Parkey, a Pro Bowl kicker with Philadelphia in 2014, was given a four-year, $15-million deal — including $9 million guaranteed — by Pace in the free agent period before the ’18 season. He missed seven field goals during the regular season and then infamously authored the “double doink” miss from 43 yards to cost the Bears a 16-15 loss to Philadelphia in the Wild Card round of the playoffs.
Parkey was released after the first season of his deal, even though the Bears were still on the hook for $4.4 million in dead cap money. The Bears imported Eddy Piniero as their kicker for the ’19 season but held a kicking competition before the ’20 season that led them to their post-Gould long-term answer.
Pace did his eventual successor, Ryan Poles, a solid by looking at Santos with an open mind. The Tulane product had been brought in as a mid-season replacement for Connor Barth in ’17 but lasted only two games before going on injured reserve with a groin injury, with the Bears then turning to Mike Nugent.
Santos failed to land a full-time kicking job the next two seasons but took advantage of Piniero suffering a groin injury in training camp before the season in ’20. He hit 30 of 32 field goals that season, including a 55-yarder, and was signed to a three-year, $9-million deal — with $4.575 million guaranteed — the following March.
Santos has kicked four or more field goals in a game 12 times in his career, including a personal-best seven kicking for Kansas City in 2015. He is 100-for-110 the last four seasons, a 91-percent success rate.
The Bears face a decision on Santos after the season.

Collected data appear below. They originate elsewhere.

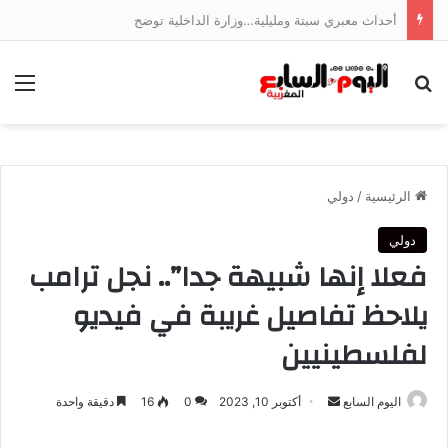
أحداث معبري سبتة ومليلية…وزارة الداخلية توضح
بحث عن
الق
الرئيسية
/
دولي
دولي
فعلا إنها شبيهة جدا”.. نجل ترامب
يلاحظ تفاصيل غريبة في فيديو
لفلسطينيين
أرسل
اليوم السابع
أكتوبر 10, 2023
0
16
دقيقة واحدة
بريدا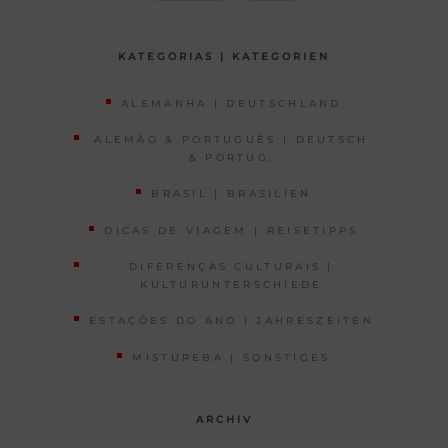
KATEGORIAS | KATEGORIEN
ALEMANHA | DEUTSCHLAND
ALEMÃO & PORTUGUÊS | DEUTSCH
& PORTUG.
BRASIL | BRASILIEN
DICAS DE VIAGEM | REISETIPPS
DIFERENÇAS CULTURAIS |
KULTURUNTERSCHIEDE
ESTAÇÕES DO ANO | JAHRESZEITEN
MISTUREBA | SONSTIGES
ARCHIV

He is among nine current kickers who are on track to be unrestricted free agents heading into 2024.
Santos carries a salary cap figure of $4.5 million this season, the fifth biggest in the NFL. According to the website Spotrac, only Justin Tucker, Chris Boswell, Harrison Butker and Younghoe Koo weigh more heavily against their team’s salary caps.
Nine kickers currently have long-term deals worth at least $20 million. Santos appears to have earned his way into the club. He just turned 32, however, so you know the Bears’ front office will study the performance curve for kickers heading into their mid-30s.
Gould was 33 when the Bears kicked him to the curb. He wound up as San Francisco’s kicker for a run of six seasons, including one trip to the Super Bowl and two others to conference championships.
Seems like it should be easy for the Bears to conclude if it’s not broken, don’t fix it.